Exercise brief
What you output must match, exactly, the lines from the start of the records to the line containing "нических); проверка и", both ends kept and pictures excluded.

Listed entries
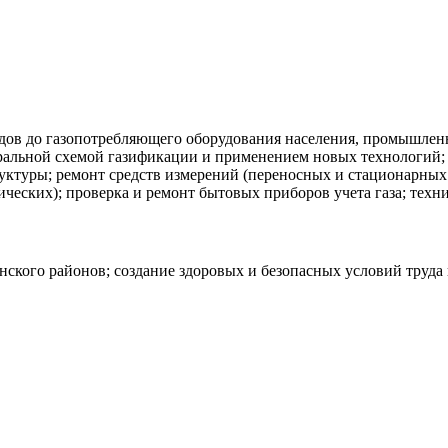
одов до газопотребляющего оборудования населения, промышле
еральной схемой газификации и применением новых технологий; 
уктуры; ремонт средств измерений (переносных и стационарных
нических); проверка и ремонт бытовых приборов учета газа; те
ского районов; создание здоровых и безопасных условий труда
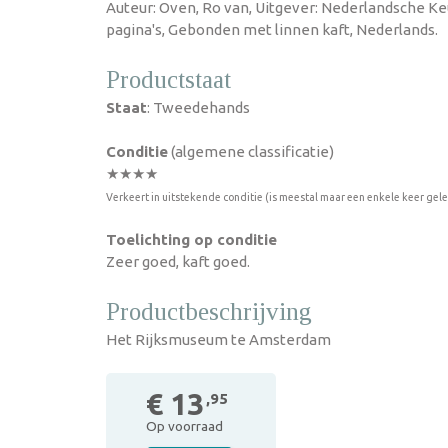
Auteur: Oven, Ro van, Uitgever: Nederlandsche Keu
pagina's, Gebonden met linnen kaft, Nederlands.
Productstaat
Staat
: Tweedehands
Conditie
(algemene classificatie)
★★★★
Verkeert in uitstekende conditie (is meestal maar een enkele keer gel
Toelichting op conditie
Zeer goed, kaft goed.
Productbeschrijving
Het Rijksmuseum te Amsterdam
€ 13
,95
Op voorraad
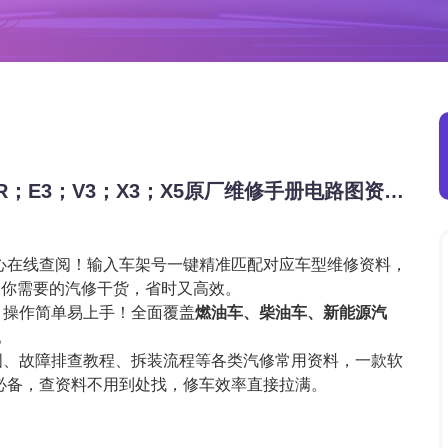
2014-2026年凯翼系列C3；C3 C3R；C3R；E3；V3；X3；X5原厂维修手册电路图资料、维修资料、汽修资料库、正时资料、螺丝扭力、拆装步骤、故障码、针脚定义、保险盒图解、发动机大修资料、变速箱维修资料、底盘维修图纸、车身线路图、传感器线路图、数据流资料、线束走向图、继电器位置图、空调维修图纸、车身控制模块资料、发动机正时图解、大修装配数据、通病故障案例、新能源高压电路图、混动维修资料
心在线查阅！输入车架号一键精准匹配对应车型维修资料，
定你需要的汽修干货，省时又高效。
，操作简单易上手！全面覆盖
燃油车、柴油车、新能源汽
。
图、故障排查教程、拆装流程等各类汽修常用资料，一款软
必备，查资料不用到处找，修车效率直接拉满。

Output below
одов до газопотребляющего оборудования населения, промышле
еральной схемой газификации и применением новых технологий; 
уктуры; ремонт средств измерений (переносных и стационарных
нических); проверка и ремонт бытовых приборов учета газа; те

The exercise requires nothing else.